The SEPA permit was granted, and SPF appealed the permit. Bay Baby Produce provided answers to concerns laid out by SPF and the county issued judgment to maintain the permit in July of 2015. During the SEPA permitting process Bay Baby Produce met with SPF to determine if there were options that would appease the group. The group proposed that we move to the port or find a different location to build, e.g., an existing building or a different piece of property. These options had already been considered and well researched by our company. Building is a long process, so an existing building that was economical and met our minimum necessities would have been preferred. There was no such building found in Skagit County.
Farmers build on agriculturally zoned property because it is economical and zoned correctly. After the SEPA permit was granted SPF also offered to mitigate, which they said would cost our company around $11,000 per acre. Currently, no final number has ever been produced. Lastly, SPF made an informal offer to buy our development rights for $150,000.
The SPF group has made the following claim, “We believe the public policies that affect our remaining prime farmland and our agricultural drainage infrastructure can be applied fairly and consistently by local government to all who propose large scale projects on farmland.” The county applied the applicable rules to our permit for the time period in which we submitted the permit. If you speak with the county they will tell you that they fairly and consistently applied the rules to our project. After our farming season in December of 2015, our company filed for our Fill and Grade permit. The Fill & Grade permit was granted in March of 2016. Again SPF appealed the county’s decision.
They made claim that the permit should not have been granted because the SEPA review was issued before any development permits were applied for and before any specific project information was submitted for review. This is the common practice in development to prevent companies from spending money on a project that the county will not grant a permit. The development permit application and project specific information were submitted 5 months after the county determined no adverse effects.
Our company is a seasonal business with a yearly small staff. During the fall months our business must strictly concentration on packing and shipping our perishable product. From the time frame between our SEPA permit and the submission of our Fill & Grade permit our company’s focus did not change. The drainage and irrigation were covered and accounted for in the SEPA and Fill & Grade permit.
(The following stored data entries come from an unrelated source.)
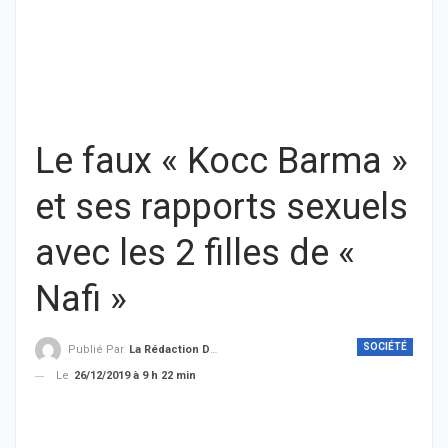
Le faux « Kocc Barma »
et ses rapports sexuels
avec les 2 filles de «
Nafi »
SOCIÉTÉ
Publié Par
La Rédaction De THIEYSENEGAL.com
Le
26/12/2019 à 9 h 22 min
Drainage District #17 informed Bay Baby Produce that they would not permit an increase of water flow into the district. Therefore, our civil engineer designed the site plan, so that the water runoff would be dispersed across the property, and that water would enter at a slower flow rate than current. The drainage district claimed that they never received the drainage plan, but the county has proof that said documents were sent. Skagit County adopted the current SEPA guidelines as of January 1st, 2016. All projects submitted before this date were reviewed using the previously adopted SEPA guidelines. Any SEPA or Fill & Grade permits submitted after December 31st, 2015 will have to meet the 2014 SEPA guidelines. As quoted above by SPF, the county must apply the SEPA and Drainage rules fairly and consistently! Thus far, the county has done this. SPF is asking the county to treat us differently, and apply the 2014 SEPA guidelines. Had we filed our permit after the date of adoption, December 31st, 2015, then the county would have required us to meet those standards. Protecting farmland is extremely important to our company. Building is necessary for our company to continue operating and expanding. The success of agriculture businesses is a blessing to our community. Help us continue to farm by supporting our packinghouse. By supporting us you are supporting the economic vitality of our community.